YOUR GOAL
Here are some entries. Print them exactly as they are.

Items from a data source:

______________________________

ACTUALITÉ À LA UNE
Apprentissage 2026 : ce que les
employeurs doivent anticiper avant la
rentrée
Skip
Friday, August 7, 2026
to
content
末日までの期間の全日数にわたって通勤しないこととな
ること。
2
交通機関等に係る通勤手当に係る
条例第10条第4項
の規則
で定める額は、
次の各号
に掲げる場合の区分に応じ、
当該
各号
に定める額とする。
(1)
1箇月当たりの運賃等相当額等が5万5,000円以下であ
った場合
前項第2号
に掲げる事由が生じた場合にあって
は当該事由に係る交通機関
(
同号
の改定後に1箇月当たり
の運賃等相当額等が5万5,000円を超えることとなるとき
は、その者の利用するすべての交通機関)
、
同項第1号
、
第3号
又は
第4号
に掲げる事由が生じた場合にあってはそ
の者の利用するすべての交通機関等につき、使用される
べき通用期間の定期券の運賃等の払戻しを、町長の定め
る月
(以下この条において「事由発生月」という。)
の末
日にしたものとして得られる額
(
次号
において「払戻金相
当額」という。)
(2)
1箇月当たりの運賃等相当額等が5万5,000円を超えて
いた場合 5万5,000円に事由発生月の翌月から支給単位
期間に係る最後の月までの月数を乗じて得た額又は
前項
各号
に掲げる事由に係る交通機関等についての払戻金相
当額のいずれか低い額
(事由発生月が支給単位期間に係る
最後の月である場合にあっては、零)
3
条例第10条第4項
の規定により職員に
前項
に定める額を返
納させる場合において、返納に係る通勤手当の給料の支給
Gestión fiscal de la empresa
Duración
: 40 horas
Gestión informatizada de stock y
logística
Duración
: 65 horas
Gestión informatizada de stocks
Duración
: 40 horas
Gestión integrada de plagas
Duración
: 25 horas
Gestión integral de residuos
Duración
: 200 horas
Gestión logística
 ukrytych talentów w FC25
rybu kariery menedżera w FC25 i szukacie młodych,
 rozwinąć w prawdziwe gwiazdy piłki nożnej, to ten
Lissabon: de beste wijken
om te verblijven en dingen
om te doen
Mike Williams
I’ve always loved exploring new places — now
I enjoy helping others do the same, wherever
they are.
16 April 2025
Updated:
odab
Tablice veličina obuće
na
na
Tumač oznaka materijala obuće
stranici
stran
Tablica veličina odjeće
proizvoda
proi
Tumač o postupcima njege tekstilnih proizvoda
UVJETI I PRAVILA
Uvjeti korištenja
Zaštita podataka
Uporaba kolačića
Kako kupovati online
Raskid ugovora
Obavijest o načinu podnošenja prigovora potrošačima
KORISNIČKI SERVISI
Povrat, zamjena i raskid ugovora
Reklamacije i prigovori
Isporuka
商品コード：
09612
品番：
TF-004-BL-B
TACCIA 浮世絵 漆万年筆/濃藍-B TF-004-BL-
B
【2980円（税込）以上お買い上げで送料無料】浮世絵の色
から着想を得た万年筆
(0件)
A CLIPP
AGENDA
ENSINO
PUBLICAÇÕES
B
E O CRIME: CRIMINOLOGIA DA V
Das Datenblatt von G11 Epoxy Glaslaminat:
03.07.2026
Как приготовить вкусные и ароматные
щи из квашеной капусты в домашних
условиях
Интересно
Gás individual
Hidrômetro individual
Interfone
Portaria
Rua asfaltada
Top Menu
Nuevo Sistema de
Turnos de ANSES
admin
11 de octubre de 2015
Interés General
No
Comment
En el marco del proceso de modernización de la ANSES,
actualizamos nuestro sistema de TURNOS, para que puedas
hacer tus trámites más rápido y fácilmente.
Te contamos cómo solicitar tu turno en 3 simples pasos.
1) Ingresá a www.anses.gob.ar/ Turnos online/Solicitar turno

______________________________

SOLUTION FOR THIS EXERCISE
ACTUALITÉ À LA UNE
Apprentissage 2026 : ce que les
employeurs doivent anticiper avant la
rentrée
Skip
Friday, August 7, 2026
to
content
末日までの期間の全日数にわたって通勤しないこととな
ること。
2
交通機関等に係る通勤手当に係る
条例第10条第4項
の規則
で定める額は、
次の各号
に掲げる場合の区分に応じ、
当該
各号
に定める額とする。
(1)
1箇月当たりの運賃等相当額等が5万5,000円以下であ
った場合
前項第2号
に掲げる事由が生じた場合にあって
は当該事由に係る交通機関
(
同号
の改定後に1箇月当たり
の運賃等相当額等が5万5,000円を超えることとなるとき
は、その者の利用するすべての交通機関)
、
同項第1号
、
第3号
又は
第4号
に掲げる事由が生じた場合にあってはそ
の者の利用するすべての交通機関等につき、使用される
べき通用期間の定期券の運賃等の払戻しを、町長の定め
る月
(以下この条において「事由発生月」という。)
の末
日にしたものとして得られる額
(
次号
において「払戻金相
当額」という。)
(2)
1箇月当たりの運賃等相当額等が5万5,000円を超えて
いた場合 5万5,000円に事由発生月の翌月から支給単位
期間に係る最後の月までの月数を乗じて得た額又は
前項
各号
に掲げる事由に係る交通機関等についての払戻金相
当額のいずれか低い額
(事由発生月が支給単位期間に係る
最後の月である場合にあっては、零)
3
条例第10条第4項
の規定により職員に
前項
に定める額を返
納させる場合において、返納に係る通勤手当の給料の支給
Gestión fiscal de la empresa
Duración
: 40 horas
Gestión informatizada de stock y
logística
Duración
: 65 horas
Gestión informatizada de stocks
Duración
: 40 horas
Gestión integrada de plagas
Duración
: 25 horas
Gestión integral de residuos
Duración
: 200 horas
Gestión logística
 ukrytych talentów w FC25
rybu kariery menedżera w FC25 i szukacie młodych,
 rozwinąć w prawdziwe gwiazdy piłki nożnej, to ten
Lissabon: de beste wijken
om te verblijven en dingen
om te doen
Mike Williams
I’ve always loved exploring new places — now
I enjoy helping others do the same, wherever
they are.
16 April 2025
Updated:
odab
Tablice veličina obuće
na
na
Tumač oznaka materijala obuće
stranici
stran
Tablica veličina odjeće
proizvoda
proi
Tumač o postupcima njege tekstilnih proizvoda
UVJETI I PRAVILA
Uvjeti korištenja
Zaštita podataka
Uporaba kolačića
Kako kupovati online
Raskid ugovora
Obavijest o načinu podnošenja prigovora potrošačima
KORISNIČKI SERVISI
Povrat, zamjena i raskid ugovora
Reklamacije i prigovori
Isporuka
商品コード：
09612
品番：
TF-004-BL-B
TACCIA 浮世絵 漆万年筆/濃藍-B TF-004-BL-
B
【2980円（税込）以上お買い上げで送料無料】浮世絵の色
から着想を得た万年筆
(0件)
A CLIPP
AGENDA
ENSINO
PUBLICAÇÕES
B
E O CRIME: CRIMINOLOGIA DA V
Das Datenblatt von G11 Epoxy Glaslaminat:
03.07.2026
Как приготовить вкусные и ароматные
щи из квашеной капусты в домашних
условиях
Интересно
Gás individual
Hidrômetro individual
Interfone
Portaria
Rua asfaltada
Top Menu
Nuevo Sistema de
Turnos de ANSES
admin
11 de octubre de 2015
Interés General
No
Comment
En el marco del proceso de modernización de la ANSES,
actualizamos nuestro sistema de TURNOS, para que puedas
hacer tus trámites más rápido y fácilmente.
Te contamos cómo solicitar tu turno en 3 simples pasos.
1) Ingresá a www.anses.gob.ar/ Turnos online/Solicitar turno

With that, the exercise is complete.